Transcribe exactly the line that contains "передовых ракетных" and every line below it in the listing, through the last, and no other lines.

Working data
════════════════

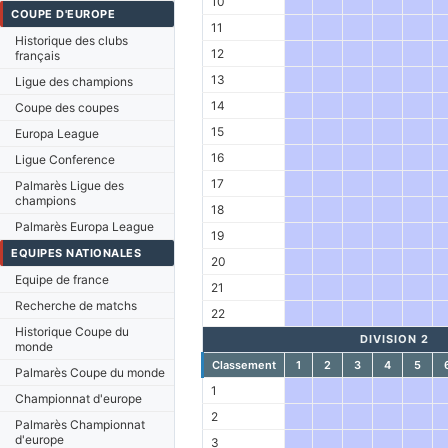
10
COUPE D'EUROPE
11
Historique des clubs
12
français
13
Ligue des champions
14
Coupe des coupes
15
Europa League
16
Ligue Conference
17
Palmarès Ligue des
champions
18
Palmarès Europa League
19
EQUIPES NATIONALES
20
Equipe de france
21
Recherche de matchs
22
Historique Coupe du
DIVISION 2
monde
Classement
1
2
3
4
5
Palmarès Coupe du monde
1
Championnat d'europe
2
Palmarès Championnat
d'europe
3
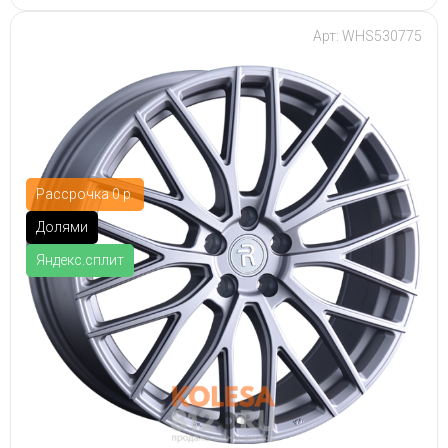
Арт: WHS530775
Рассрочка 0 р.
Долями
Яндекс.сплит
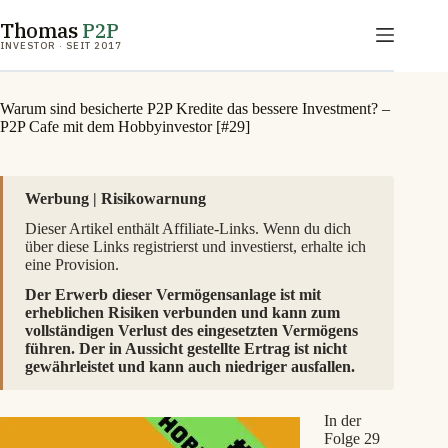
Zum
Thomas
P2P
Inhalt
springen
INVESTOR · SEIT 2017
Warum sind besicherte P2P Kredite das bessere Investment? –
P2P Cafe mit dem Hobbyinvestor [#29]
Werbung | Risikowarnung
Dieser Artikel enthält Affiliate-Links. Wenn du dich
über diese Links registrierst und investierst, erhalte ich
eine Provision.
Der Erwerb dieser Vermögensanlage ist mit
erheblichen Risiken verbunden und kann zum
vollständigen Verlust des eingesetzten Vermögens
führen. Der in Aussicht gestellte Ertrag ist nicht
gewährleistet und kann auch niedriger ausfallen.
In der
Folge 29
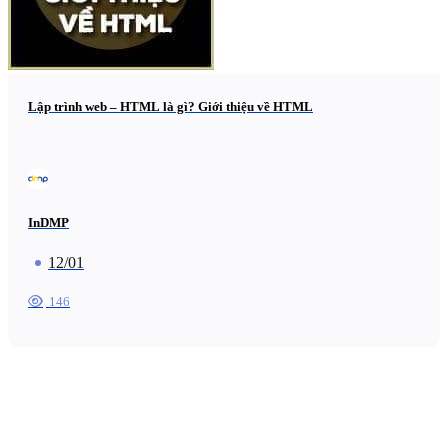
Lập trình web – HTML là gì? Giới thiệu về HTML
InDMP
12/01
146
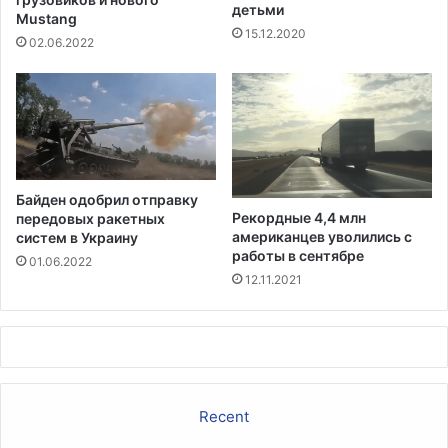
детьми
д
Mustang
п
15.12.2020
и
о
02.06.2022
в
х
а
и
к
Т
ц
р
и
а
н
м
и
п
Байден одобрил отправку
р
а
Рекордные 4,4 млн
передовых ракетных
о
американцев уволились с
систем в Украину
в
работы в сентябре
01.06.2022
а
12.11.2021
н
н
о
г
о
п
Recent
е
р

════════════════

Solved problem
передовых ракетных
о
американцев уволились с
систем в Украину
в
работы в сентябре
01.06.2022
а
12.11.2021
н
н
о
г
о
п
Recent
е
р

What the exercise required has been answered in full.